Many fruits are known for their medicinal properties and daily consumption of fruits in our diet can protect us from oxidative stress disorders. Fruits provide us antioxidants in the form of phenolic compounds, ascorbic acid, carotenoids, tocopherols etc. [12-14]. It is well known that phenolic compounds including flavonoids of plant origin are mostly responsible for radical scavenging [15-18]. From the results, it is clear that Z. mauritiana and E. japonica are rich in phenolic and flavonoid content. The activity of both fruit aqueous extracts in DPPH assay may be due to the presence of total phenols and flavonoids.
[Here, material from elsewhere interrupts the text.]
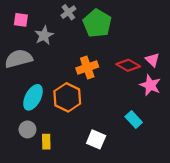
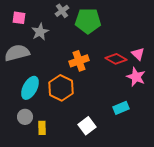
green pentagon: (97, 23) -> (88, 21), turned -30
cyan rectangle: (134, 119) -> (121, 108), turned -70
white square: (96, 139) -> (87, 126), turned 30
Phenols neutralize the free radicals by donating hydrogen atoms [19]. As shown in the results, in DPPH assay the maximum percent inhibition in Z. mauritiana was found to be 74.89%, which may be due to the presence of more phenolic content i.e. 105.36 mg gallic acid/100 g fresh weight as compared to E. japonica which showed 51.07 % inhibition activity and having less phenolic content 8.16 mg gallic acid/100 g fresh weight. Transition metals have been proposed as the catalysts for the initial formation of radicals and chelating compounds present in the plant extracts chelate the transition metals in the living systems and inhibit the generation of free radicals and protect the vital biomolecules form the free radical mediated oxidative stress. In the present study, both fruit extracts did not showed any chelating activity.

Conclusion

From the results, it is concluded that Z. mauritiana and E. japonica are rich in phenols and flavonoids and their antioxidant activities may be due to their hydrogen donating abilities instead of metal chelation.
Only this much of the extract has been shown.